8.05 COMMENT provides a "tie breaker" regarding a questionable move. If in doubt, umpires assess whether F1 intended to deceive (or was just clumsy, or dumb, or whatever). Please read it. If you have a different account of what it says, I'd be happy to think about it.

 

Two different skills are involved here: one is determining whether a balk occurred. The other is explaining the call to a coach. If I have to explain the balk to a coach, I will explain it in terms of the move, not the intent. "Coach, he tried to step off legally but failed, since his foot did not land directly behind the rubber." The move is the balk, not the intent.

 

But the intent can be relevant to determining whether an odd step-off is a balk: sure, it looked clumsy, but the runner started to go, and F1 came up and threw a seed to F3 to pick him off. As soon as he gets that throw off, I'm calling a balk.

 

"Legal deception is the whole point of the pitcher position." The whole point? Isn't there something to do with pitching to the batter in there?

 

Please save your straw men for somebody else.

 

I think we can all ascertain that johnnyg08 is referring to the stretch position and holding runners on, ....can't we?

Posted

"Legal deception is the whole point of the pitcher position." The whole point? Isn't there something to do with pitching to the batter in there?
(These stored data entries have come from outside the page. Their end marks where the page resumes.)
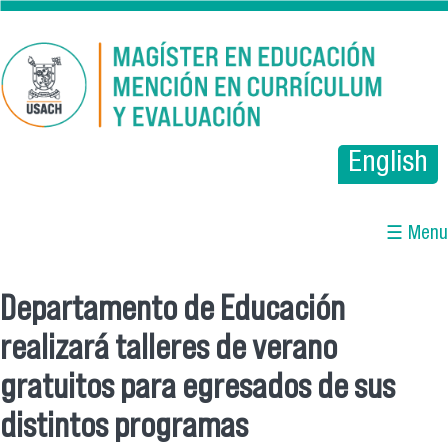
Pasar al contenido principal
English
☰ Menu
Departamento de Educación
Se encuentra usted aquí
realizará talleres de verano
gratuitos para egresados de sus
distintos programas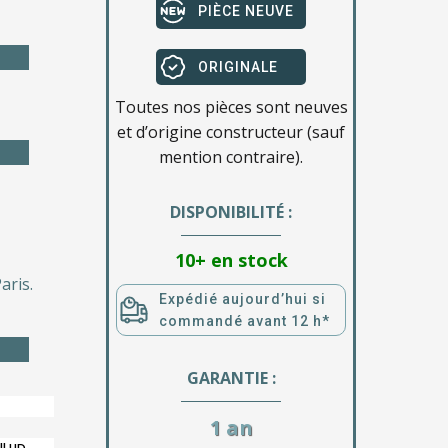
PIÈCE NEUVE
ORIGINALE
Toutes nos pièces sont neuves
et d’origine constructeur (sauf
mention contraire).
DISPONIBILITÉ :
10+ en stock
aris.
Expédié aujourd’hui si
commandé avant 12 h*
GARANTIE :
1 an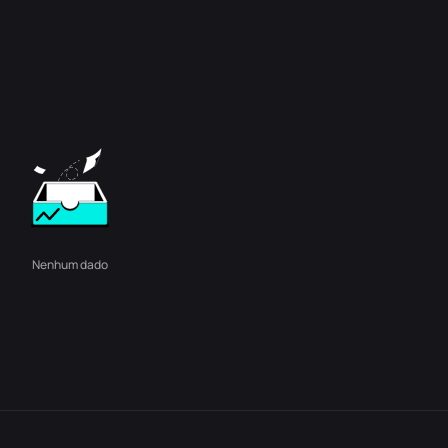
Nenhum dado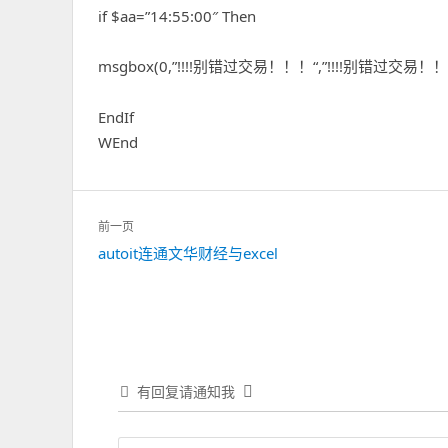
if $aa=”14:55:00″ Then
msgbox(0,”!!!!
“,”!!!!
别错过交易！！！
别错过交易！！
EndIf
WEnd
文
前一页
章
上
autoit连通文华财经与excel
导
一
航
篇：
有回复请通知我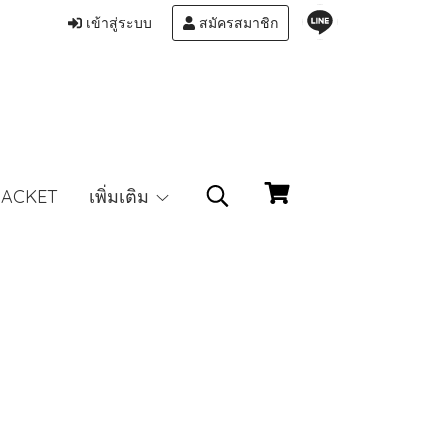
เข้าสู่ระบบ
สมัครสมาชิก
JACKET
เพิ่มเติม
If the pitcher isn't deceiving the batter, why does he throw curve balls? changes ups? different arm slots? off speed w/ same arm action?
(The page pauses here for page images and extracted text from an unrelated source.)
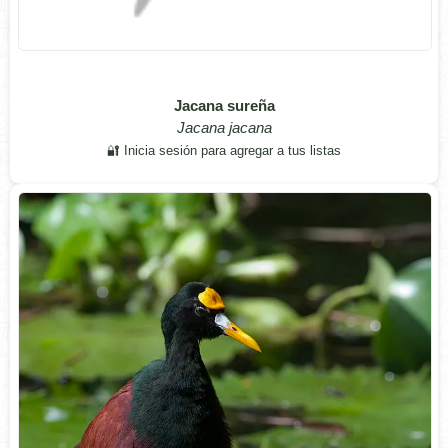
Jacana sureña
Jacana jacana
🔐 Inicia sesión para agregar a tus listas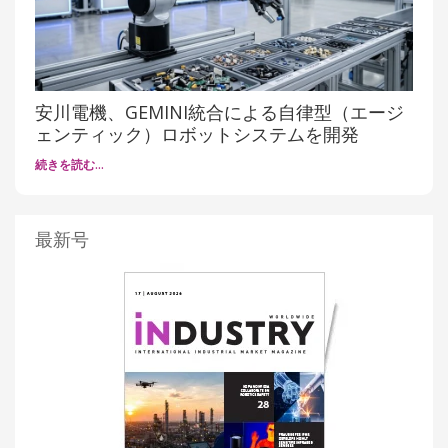
安川電機、GEMINI統合による自律型（エージ
ェンティック）ロボットシステムを開発
続きを読む…
最新号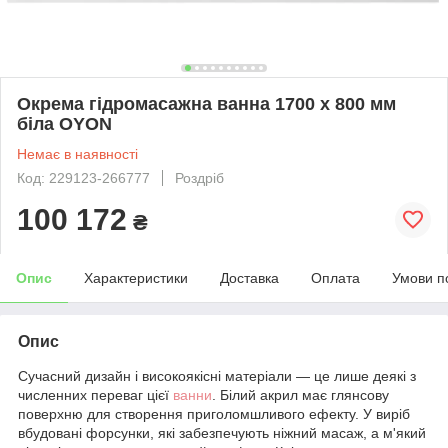
Окрема гідромасажна ванна 1700 x 800 мм
біла OYON
Немає в наявності
Код: 229123-266777
Роздріб
100 172
₴
Опис
Характеристики
Доставка
Оплата
Умови п
Опис
Сучасний дизайн і високоякісні матеріали — це лише деякі з
численних переваг цієї
ванни
. Білий акрил має глянсову
поверхню для створення приголомшливого ефекту. У виріб
вбудовані форсунки, які забезпечують ніжний масаж, а м'який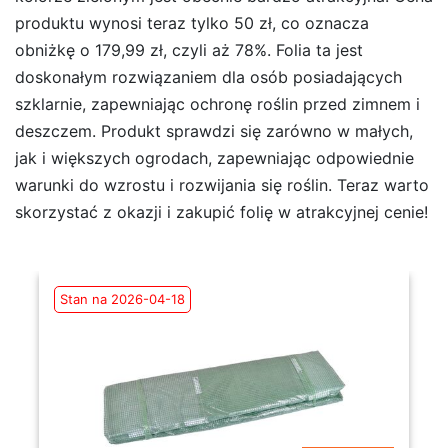
produktu wynosi teraz tylko 50 zł, co oznacza
obniżkę o 179,99 zł, czyli aż 78%. Folia ta jest
doskonałym rozwiązaniem dla osób posiadających
szklarnie, zapewniając ochronę roślin przed zimnem i
deszczem. Produkt sprawdzi się zarówno w małych,
jak i większych ogrodach, zapewniając odpowiednie
warunki do wzrostu i rozwijania się roślin. Teraz warto
skorzystać z okazji i zakupić folię w atrakcyjnej cenie!
Stan na 2026-04-18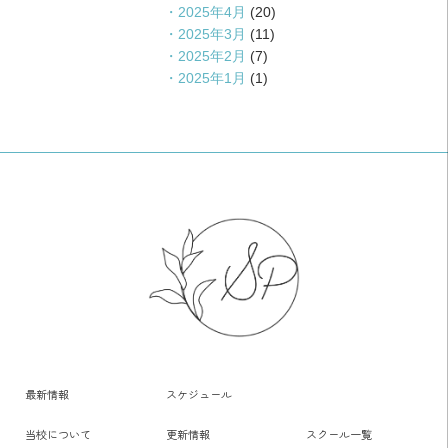
2025年4月
(20)
2025年3月
(11)
2025年2月
(7)
2025年1月
(1)
最新情報
スケジュール
当校について
更新情報
スクール一覧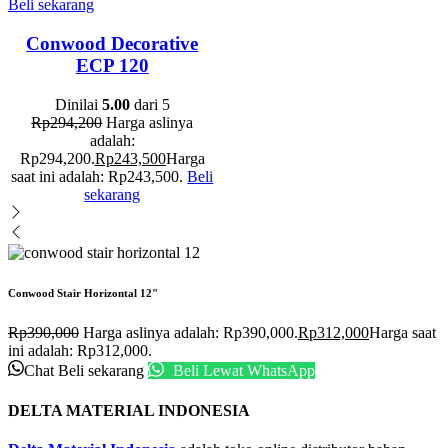
Beli sekarang
Conwood Decorative
ECP 120
Dinilai
5.00
dari 5
Rp
294,200
Harga aslinya
adalah:
Rp294,200.
Rp
243,500
Harga
saat ini adalah: Rp243,500.
Beli
sekarang
Conwood Stair Horizontal 12"
Rp
390,000
Harga aslinya adalah: Rp390,000.
Rp
312,000
Harga saat
ini adalah: Rp312,000.
Chat
Beli sekarang
Beli Lewat WhatsApp
DELTA MATERIAL INDONESIA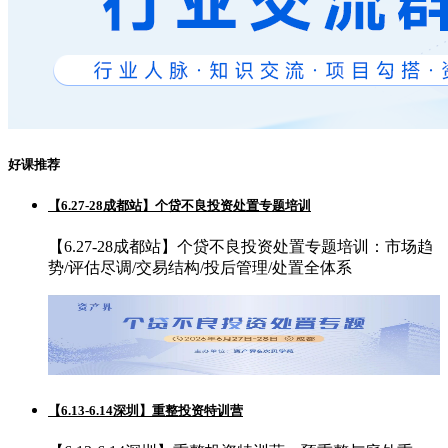
好课推荐
【6.27-28成都站】个贷不良投资处置专题培训
【6.27-28成都站】个贷不良投资处置专题培训：市场趋
势/评估尽调/交易结构/投后管理/处置全体系
【6.13-6.14深圳】重整投资特训营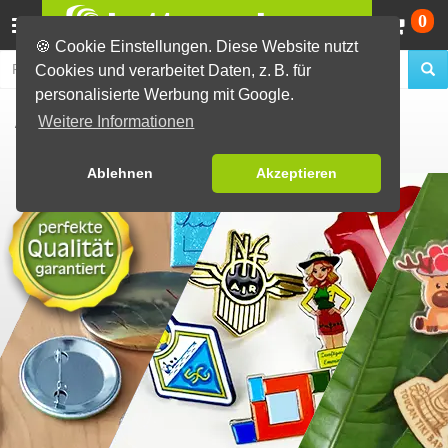
Wa
0
🍪 Cookie Einstellungen. Diese Website nutzt
Cookies und verarbeitet Daten, z. B. für
personalisierte Werbung mit Google.
Ansteckbuttons
Weitere Informationen
direkt vom Hersteller
Ablehnen
Akzeptieren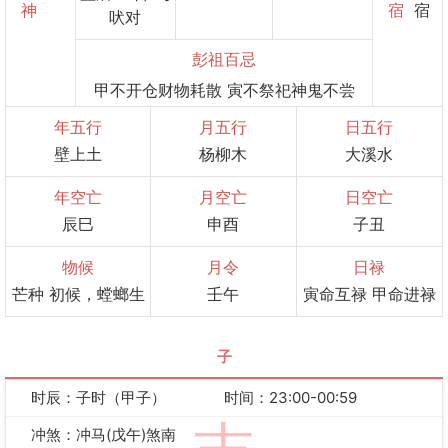
神
宿
宿
吠对
彭祖百忌
甲不开仓财物耗散 寅不祭祀神鬼不尝
年五行
月五行
日五行
壁上土
杨柳木
大溪水
年空亡
月空亡
日空亡
辰巳
申酉
子丑
物候
月令
日禄
芒种 初候，螳螂生
壬午
寅命互禄 甲命进禄
子
时辰：子时（甲子）
时间：23:00-00:59
冲煞：冲马(戊午)煞南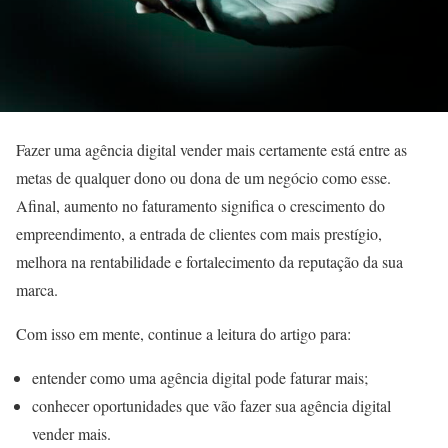
Fazer uma agência digital vender mais certamente está entre as
metas de qualquer dono ou dona de um negócio como esse.
Afinal, aumento no faturamento significa o crescimento do
empreendimento, a entrada de clientes com mais prestígio,
melhora na rentabilidade e fortalecimento da reputação da sua
marca.
Com isso em mente, continue a leitura do artigo para:
entender como uma agência digital pode faturar mais;
conhecer oportunidades que vão fazer sua agência digital
vender mais.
They are all forms of deception.

Posted

8.05 COMMENT provides a "tie breaker" regarding a questionable move. If in doubt, umpires assess whether F1 intended to deceive (or was just clumsy, or dumb, or whatever).

I've never had use for any tie-breaker on balk decisions and always considered this "deception" verbiage in the RB to be unfortunate, misleading and the source of a baseball myth.

Posted

 

8.05 COMMENT provides a "tie breaker" regarding a questionable move. If in doubt, umpires assess whether F1 intended to deceive (or was just clumsy, or dumb, or whatever).

I've never had use for any tie-breaker on balk decisions and always considered this "deception" verbiage in the RB to be unfortunate, misleading and the source of a baseball myth.

 

 

Hard to believe, but I agree with both you and Maven on this.  Maven's point that the purpose of the deception verbiage is as a tiebreaker only is valid.  You're point that you've never had any use for it as a tiebreaker is valid too.

 

In a game about 3 years ago, the pitcher was in the set position and moved to disengage.  He caught a spike on the rubber which stopped his momentum, then he was able to recover and complete his disengagement.  By rule, it was a balk, but there was no intent to deceive, runners weren't moving and he didn't look to make any kind of throw.  I didn't balk him.

 

That said, I would NEVER use the word "deception" in my explanation to a coach.  It's a slippery slope that I prefer to avoid.